Schriftlezingen: Maleachi 3.19-20a; en Lucas 21.5-19

De laatste spreker van de rij kan alleen maar onderstrepen wat al door anderen gezegd is. Zo ook de laatste profeet van het OT: Maleachi. Gods bode is hij: doorgeefluik, iemand die namens (= pro) God spreekt (phémi, waar afasie op teruggaat). In Gods naam doet hij een dringende oproep: “Keer terug tot mij” (zie 3,7) omdat hij ziet dat zelfs de priesters in Israel afglijden naar onrecht, corruptie en geen respect voor God tonen. Hij dreigt met een dag van afrekening. Waarbij “Op die dag” niet beperkt is tot één bepaalde dag in de toekomst. Veel meer is het de dag waar het uiteindelijk, tenslotte om gaat in het leven. Het dagelijks leven dendert maar door en de vraag naar het ‘waartoe’ sneeuwt meer en meer onder.

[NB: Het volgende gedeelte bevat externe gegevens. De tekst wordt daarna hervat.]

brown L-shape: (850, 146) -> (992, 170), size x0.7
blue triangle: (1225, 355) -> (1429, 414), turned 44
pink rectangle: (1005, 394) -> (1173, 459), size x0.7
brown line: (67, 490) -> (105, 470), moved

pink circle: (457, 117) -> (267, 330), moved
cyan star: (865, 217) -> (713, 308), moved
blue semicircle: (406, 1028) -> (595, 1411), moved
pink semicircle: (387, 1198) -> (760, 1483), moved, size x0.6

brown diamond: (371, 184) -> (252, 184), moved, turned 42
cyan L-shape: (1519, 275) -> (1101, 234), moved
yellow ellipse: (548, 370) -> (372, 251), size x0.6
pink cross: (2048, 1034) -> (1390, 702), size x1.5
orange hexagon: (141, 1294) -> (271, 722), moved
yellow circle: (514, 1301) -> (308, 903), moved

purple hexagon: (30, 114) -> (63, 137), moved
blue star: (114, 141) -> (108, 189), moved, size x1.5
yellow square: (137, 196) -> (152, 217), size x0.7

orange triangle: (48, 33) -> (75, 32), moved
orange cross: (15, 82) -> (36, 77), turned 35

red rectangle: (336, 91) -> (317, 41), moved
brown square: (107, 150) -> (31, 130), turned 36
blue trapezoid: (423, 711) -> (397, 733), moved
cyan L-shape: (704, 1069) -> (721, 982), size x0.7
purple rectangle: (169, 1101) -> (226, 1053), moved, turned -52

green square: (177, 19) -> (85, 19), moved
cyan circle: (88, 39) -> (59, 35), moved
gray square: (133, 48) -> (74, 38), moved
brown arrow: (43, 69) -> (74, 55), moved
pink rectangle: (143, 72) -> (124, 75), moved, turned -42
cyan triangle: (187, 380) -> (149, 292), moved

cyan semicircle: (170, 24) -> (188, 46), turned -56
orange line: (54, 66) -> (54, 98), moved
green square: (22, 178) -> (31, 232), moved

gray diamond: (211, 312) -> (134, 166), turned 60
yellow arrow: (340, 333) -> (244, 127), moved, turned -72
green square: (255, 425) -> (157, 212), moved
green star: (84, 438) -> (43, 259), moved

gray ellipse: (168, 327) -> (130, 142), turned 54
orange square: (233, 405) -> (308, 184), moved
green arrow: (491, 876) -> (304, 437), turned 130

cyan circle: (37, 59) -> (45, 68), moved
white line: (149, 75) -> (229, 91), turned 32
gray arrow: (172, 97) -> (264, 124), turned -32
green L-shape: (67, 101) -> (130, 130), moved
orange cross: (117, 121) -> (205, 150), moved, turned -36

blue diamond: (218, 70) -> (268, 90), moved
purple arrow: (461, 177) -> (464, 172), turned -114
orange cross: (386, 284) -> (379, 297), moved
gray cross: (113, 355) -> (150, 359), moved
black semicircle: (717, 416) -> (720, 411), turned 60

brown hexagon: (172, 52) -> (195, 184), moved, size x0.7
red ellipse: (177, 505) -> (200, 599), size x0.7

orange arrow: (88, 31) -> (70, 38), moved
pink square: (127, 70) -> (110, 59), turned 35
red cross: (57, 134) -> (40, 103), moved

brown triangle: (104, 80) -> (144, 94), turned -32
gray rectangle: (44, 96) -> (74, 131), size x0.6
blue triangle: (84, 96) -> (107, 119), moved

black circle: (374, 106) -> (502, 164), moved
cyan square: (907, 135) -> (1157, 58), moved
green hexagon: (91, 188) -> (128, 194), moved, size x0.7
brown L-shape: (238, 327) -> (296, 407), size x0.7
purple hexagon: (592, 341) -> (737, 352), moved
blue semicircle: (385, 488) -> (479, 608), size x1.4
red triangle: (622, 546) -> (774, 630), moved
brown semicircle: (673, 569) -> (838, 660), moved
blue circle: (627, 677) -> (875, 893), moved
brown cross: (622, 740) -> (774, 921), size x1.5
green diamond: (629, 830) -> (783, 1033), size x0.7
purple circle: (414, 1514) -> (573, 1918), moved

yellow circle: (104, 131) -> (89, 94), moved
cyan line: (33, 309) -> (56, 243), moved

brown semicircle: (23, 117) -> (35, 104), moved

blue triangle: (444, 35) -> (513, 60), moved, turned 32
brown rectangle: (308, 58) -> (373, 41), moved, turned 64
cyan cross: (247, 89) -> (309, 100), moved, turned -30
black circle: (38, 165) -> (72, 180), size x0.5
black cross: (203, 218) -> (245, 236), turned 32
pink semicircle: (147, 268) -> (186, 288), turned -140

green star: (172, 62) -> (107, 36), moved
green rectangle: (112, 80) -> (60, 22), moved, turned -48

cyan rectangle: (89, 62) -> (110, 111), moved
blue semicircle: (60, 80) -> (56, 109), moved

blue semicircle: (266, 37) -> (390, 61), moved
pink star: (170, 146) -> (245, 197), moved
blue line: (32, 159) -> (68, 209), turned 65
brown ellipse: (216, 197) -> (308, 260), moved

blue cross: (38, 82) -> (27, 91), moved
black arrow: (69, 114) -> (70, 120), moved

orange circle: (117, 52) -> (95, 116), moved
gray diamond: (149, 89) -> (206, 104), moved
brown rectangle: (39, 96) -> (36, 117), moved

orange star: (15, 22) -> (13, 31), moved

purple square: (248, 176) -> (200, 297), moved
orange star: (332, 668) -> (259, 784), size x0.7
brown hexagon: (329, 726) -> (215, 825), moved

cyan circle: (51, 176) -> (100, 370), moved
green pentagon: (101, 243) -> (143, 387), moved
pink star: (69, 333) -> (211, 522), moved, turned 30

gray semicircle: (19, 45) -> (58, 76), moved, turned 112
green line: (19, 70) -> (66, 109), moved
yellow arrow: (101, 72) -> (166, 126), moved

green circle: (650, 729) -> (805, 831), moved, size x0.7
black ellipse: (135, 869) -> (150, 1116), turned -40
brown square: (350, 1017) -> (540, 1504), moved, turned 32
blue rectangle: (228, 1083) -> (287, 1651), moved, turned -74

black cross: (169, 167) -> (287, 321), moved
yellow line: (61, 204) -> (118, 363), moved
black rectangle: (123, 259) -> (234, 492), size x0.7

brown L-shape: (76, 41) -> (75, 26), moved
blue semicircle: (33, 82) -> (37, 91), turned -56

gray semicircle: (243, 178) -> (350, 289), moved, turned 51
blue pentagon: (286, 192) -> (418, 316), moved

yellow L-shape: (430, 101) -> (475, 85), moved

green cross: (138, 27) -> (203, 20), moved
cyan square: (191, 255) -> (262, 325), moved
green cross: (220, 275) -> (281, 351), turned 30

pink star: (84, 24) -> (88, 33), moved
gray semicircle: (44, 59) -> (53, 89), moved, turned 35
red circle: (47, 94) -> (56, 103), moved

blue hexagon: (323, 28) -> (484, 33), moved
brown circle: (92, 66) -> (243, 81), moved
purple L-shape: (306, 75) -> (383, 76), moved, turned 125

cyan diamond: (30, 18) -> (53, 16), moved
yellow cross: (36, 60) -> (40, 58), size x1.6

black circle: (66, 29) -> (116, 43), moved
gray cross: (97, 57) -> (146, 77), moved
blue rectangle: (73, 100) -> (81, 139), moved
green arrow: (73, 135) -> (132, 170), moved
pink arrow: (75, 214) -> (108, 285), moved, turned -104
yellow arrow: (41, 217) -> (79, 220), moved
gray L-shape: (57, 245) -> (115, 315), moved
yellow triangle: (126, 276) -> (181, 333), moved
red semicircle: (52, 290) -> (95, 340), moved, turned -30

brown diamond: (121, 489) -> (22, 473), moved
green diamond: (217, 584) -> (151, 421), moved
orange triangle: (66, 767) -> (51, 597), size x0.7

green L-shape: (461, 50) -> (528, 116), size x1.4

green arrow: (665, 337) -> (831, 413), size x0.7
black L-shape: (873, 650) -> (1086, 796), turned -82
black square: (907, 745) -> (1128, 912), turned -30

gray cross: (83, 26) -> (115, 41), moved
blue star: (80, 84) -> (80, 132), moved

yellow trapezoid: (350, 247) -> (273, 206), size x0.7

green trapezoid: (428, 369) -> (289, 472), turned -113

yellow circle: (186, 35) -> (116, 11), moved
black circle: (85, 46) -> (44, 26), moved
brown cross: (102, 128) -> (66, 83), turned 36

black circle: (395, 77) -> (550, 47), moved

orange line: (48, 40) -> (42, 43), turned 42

Woorden als uiteindelijk, tenslotte zijn existentiële woorden die vragen waar het je ten diepste om gaat in je leven. En tegenover de dreiging staat de belofte. Ook dat is geen ‘Stil maar wacht maar, alles wordt nieuw’, geen zoethoudertje maar een dringende oproep tot ommekeer: Nu! Daar gaat ‘t toch tenslotte om, niet?

Het evangelie eindigt: “Als u volhardt, …”. De Grieken zeggen: ‘Hypomone’ = ‘onderblijven’, zoals een zwemmer onder water. Dát beeld. Als Lucas in de jaren ʼ80 schrijft, liggen Jeruzalem en de tempel in puin. Betekent dat dat God niet meer in Israëls midden woont? Dat christenen het stokje overnemen? Maar Jezus heeft tempel en synagoge nooit afgewezen. Hij wilde haar haar eigenlijke functie: ‘huis van mijn Vader’ (Luc. 2.49 en 19.46), teruggeven. Daarbij ging het niet om het gebouw – het doen van Gods wil is belangrijker dan het stenen gebouw dat hij schoonveegt.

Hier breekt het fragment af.